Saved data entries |
= = = = = = =
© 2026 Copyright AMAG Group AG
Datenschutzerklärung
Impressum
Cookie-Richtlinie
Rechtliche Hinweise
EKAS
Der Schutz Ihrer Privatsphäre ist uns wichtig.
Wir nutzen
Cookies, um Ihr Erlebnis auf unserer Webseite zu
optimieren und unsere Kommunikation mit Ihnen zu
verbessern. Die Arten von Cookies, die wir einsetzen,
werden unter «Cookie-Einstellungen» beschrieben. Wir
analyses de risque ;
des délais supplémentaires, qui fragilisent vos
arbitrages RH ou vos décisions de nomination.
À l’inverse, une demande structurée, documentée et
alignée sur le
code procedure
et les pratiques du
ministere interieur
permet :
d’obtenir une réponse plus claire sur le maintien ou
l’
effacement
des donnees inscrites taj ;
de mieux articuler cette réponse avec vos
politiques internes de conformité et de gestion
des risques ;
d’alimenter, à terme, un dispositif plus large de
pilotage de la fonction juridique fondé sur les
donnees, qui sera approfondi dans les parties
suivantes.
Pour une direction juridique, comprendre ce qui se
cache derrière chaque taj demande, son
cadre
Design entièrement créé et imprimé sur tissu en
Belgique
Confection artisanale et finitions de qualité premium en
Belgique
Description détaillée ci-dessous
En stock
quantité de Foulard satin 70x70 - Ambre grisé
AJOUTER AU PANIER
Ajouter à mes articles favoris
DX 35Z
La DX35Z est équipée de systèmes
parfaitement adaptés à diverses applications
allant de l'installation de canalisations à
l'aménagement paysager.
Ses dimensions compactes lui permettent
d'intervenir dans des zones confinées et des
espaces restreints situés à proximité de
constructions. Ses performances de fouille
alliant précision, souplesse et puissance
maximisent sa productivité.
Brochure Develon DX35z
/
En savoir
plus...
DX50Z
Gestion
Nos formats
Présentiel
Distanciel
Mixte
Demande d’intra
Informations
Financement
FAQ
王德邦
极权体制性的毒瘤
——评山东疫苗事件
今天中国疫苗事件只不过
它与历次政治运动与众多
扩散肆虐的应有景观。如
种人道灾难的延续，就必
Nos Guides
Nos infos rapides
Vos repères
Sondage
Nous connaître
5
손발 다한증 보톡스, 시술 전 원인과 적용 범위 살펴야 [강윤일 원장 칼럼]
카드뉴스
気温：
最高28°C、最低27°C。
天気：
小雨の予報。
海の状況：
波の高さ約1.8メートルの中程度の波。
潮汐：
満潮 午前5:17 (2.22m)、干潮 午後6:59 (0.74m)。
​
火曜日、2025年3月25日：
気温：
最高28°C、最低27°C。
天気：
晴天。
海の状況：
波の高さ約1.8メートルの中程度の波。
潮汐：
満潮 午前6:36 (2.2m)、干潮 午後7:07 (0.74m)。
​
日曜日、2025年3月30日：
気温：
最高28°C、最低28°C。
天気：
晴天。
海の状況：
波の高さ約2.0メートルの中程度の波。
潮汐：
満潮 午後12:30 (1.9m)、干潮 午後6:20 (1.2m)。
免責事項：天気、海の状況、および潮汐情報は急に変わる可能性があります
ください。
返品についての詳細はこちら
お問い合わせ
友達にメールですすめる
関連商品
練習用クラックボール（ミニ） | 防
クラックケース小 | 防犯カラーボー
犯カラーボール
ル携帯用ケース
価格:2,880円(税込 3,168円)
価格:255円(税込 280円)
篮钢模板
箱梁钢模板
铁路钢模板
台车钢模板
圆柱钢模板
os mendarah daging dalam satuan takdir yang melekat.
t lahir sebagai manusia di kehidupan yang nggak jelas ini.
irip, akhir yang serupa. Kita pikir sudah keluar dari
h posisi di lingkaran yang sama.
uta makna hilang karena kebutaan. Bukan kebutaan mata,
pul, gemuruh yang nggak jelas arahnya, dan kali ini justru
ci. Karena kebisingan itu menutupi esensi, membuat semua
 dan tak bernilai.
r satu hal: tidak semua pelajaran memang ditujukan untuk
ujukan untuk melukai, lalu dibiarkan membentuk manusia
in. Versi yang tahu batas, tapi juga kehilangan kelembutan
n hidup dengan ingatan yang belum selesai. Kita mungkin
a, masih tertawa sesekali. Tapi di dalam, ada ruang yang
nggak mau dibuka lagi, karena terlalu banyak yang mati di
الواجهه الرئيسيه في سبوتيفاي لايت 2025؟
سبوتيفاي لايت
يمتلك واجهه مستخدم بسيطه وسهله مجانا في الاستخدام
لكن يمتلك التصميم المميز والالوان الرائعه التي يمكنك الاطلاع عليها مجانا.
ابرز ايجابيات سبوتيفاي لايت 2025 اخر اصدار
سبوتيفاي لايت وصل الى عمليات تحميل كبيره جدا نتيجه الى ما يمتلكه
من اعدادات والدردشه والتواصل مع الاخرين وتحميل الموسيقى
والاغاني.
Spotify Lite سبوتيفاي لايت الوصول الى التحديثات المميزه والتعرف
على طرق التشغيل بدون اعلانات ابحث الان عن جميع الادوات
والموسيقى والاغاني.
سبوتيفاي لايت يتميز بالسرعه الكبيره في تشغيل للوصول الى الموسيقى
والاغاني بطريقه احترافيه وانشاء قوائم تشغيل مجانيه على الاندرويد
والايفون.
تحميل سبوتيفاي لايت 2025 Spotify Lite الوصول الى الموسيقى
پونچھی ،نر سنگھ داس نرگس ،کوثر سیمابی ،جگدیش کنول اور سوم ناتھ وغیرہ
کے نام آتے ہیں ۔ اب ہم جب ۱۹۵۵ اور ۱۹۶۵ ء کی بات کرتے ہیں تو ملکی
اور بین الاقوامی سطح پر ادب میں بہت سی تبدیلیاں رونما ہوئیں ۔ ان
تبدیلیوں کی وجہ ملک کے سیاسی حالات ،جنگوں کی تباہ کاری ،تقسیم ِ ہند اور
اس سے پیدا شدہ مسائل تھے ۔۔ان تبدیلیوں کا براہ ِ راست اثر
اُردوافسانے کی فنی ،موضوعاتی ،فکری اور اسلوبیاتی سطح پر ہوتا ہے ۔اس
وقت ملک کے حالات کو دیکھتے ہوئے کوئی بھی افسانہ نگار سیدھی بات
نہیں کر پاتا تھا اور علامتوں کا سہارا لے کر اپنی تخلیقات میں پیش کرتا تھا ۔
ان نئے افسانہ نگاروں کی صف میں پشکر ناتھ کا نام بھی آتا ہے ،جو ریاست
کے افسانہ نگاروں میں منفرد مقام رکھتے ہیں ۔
= = = = = = =
WORK REQUEST | Restate exactly the records above from their first line through the line that holds "verbessern. Die Arten", please, including both and leaving out all others.

EXERCISE RESPONSE |
© 2026 Copyright AMAG Group AG
Datenschutzerklärung
Impressum
Cookie-Richtlinie
Rechtliche Hinweise
EKAS
Der Schutz Ihrer Privatsphäre ist uns wichtig.
Wir nutzen
Cookies, um Ihr Erlebnis auf unserer Webseite zu
optimieren und unsere Kommunikation mit Ihnen zu
verbessern. Die Arten von Cookies, die wir einsetzen,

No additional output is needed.